# EXERCISE INSTRUCTIONS
Return exactly, and only, the lines from the line containing "sa diversité. Ce" through the final line of the records below, both included.

# GIVEN DATA
Content starts

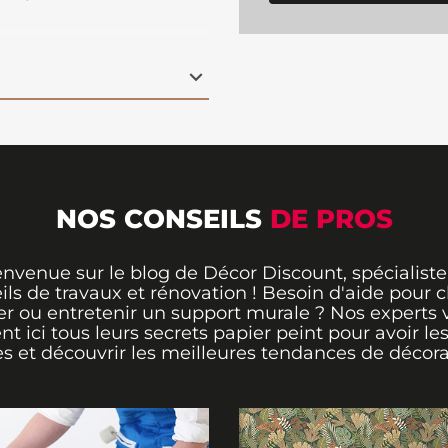
ornés de fruits roses,
ieux. L'élégance des
s évoquent la splendeur
 sa diversité. Ce
otre mur
en une
ite pour inviter à la
sphère chaleureuse et
NOS CONSEILS
DE PROS
envenue sur le blog de Décor Discount, spécialiste
ils de travaux et rénovation ! Besoin d'aide pour ch
er ou entretenir un support murale ? Nos experts 
ent ici tous leurs secrets papier peint pour avoir le
s et découvrir les meilleures tendances de décora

Content ends

# RESULT BELOW
 sa diversité. Ce
otre mur
en une
ite pour inviter à la
sphère chaleureuse et
NOS CONSEILS
DE PROS
envenue sur le blog de Décor Discount, spécialiste
ils de travaux et rénovation ! Besoin d'aide pour ch
er ou entretenir un support murale ? Nos experts 
ent ici tous leurs secrets papier peint pour avoir le
s et découvrir les meilleures tendances de décora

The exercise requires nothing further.